• _Task requirements_
All the data below needs to be retyped exactly as shown.

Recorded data
--------------------
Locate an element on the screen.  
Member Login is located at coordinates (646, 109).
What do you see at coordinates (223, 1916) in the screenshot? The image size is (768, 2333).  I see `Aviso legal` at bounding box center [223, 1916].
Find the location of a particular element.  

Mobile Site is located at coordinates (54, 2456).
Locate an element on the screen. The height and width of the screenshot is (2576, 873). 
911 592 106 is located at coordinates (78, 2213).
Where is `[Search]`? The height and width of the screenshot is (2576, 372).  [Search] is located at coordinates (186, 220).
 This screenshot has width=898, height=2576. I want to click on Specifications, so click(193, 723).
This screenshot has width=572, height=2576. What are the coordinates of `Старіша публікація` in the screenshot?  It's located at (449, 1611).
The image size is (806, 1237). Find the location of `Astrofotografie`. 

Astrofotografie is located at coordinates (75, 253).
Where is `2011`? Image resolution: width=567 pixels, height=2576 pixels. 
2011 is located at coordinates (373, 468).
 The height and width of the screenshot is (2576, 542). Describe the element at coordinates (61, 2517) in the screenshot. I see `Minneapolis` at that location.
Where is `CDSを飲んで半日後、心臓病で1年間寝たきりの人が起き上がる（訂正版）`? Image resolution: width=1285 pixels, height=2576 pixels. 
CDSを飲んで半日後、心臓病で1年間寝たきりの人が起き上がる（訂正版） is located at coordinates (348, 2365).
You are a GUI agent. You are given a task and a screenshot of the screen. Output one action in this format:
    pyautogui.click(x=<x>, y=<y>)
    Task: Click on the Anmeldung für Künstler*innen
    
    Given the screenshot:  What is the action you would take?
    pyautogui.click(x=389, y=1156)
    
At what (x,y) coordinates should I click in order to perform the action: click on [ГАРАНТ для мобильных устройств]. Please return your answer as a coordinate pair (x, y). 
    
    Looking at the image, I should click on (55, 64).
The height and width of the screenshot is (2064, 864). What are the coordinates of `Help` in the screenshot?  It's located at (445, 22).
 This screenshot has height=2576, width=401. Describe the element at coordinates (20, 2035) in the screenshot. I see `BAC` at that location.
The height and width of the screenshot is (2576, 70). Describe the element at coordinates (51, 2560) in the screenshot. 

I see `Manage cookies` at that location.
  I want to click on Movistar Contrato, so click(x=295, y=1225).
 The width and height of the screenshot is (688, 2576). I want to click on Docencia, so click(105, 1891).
--------------------
• _Exercise response_
Locate an element on the screen.  
Member Login is located at coordinates (646, 109).
What do you see at coordinates (223, 1916) in the screenshot? The image size is (768, 2333).  I see `Aviso legal` at bounding box center [223, 1916].
Find the location of a particular element.  

Mobile Site is located at coordinates (54, 2456).
Locate an element on the screen. The height and width of the screenshot is (2576, 873). 
911 592 106 is located at coordinates (78, 2213).
Where is `[Search]`? The height and width of the screenshot is (2576, 372).  [Search] is located at coordinates (186, 220).
 This screenshot has width=898, height=2576. I want to click on Specifications, so click(193, 723).
This screenshot has width=572, height=2576. What are the coordinates of `Старіша публікація` in the screenshot?  It's located at (449, 1611).
The image size is (806, 1237). Find the location of `Astrofotografie`. 

Astrofotografie is located at coordinates (75, 253).
Where is `2011`? Image resolution: width=567 pixels, height=2576 pixels. 
2011 is located at coordinates (373, 468).
 The height and width of the screenshot is (2576, 542). Describe the element at coordinates (61, 2517) in the screenshot. I see `Minneapolis` at that location.
Where is `CDSを飲んで半日後、心臓病で1年間寝たきりの人が起き上がる（訂正版）`? Image resolution: width=1285 pixels, height=2576 pixels. 
CDSを飲んで半日後、心臓病で1年間寝たきりの人が起き上がる（訂正版） is located at coordinates (348, 2365).
You are a GUI agent. You are given a task and a screenshot of the screen. Output one action in this format:
    pyautogui.click(x=<x>, y=<y>)
    Task: Click on the Anmeldung für Künstler*innen
    
    Given the screenshot:  What is the action you would take?
    pyautogui.click(x=389, y=1156)
    
At what (x,y) coordinates should I click in order to perform the action: click on [ГАРАНТ для мобильных устройств]. Please return your answer as a coordinate pair (x, y). 
    
    Looking at the image, I should click on (55, 64).
The height and width of the screenshot is (2064, 864). What are the coordinates of `Help` in the screenshot?  It's located at (445, 22).
 This screenshot has height=2576, width=401. Describe the element at coordinates (20, 2035) in the screenshot. I see `BAC` at that location.
The height and width of the screenshot is (2576, 70). Describe the element at coordinates (51, 2560) in the screenshot. 

I see `Manage cookies` at that location.
  I want to click on Movistar Contrato, so click(x=295, y=1225).
 The width and height of the screenshot is (688, 2576). I want to click on Docencia, so click(105, 1891).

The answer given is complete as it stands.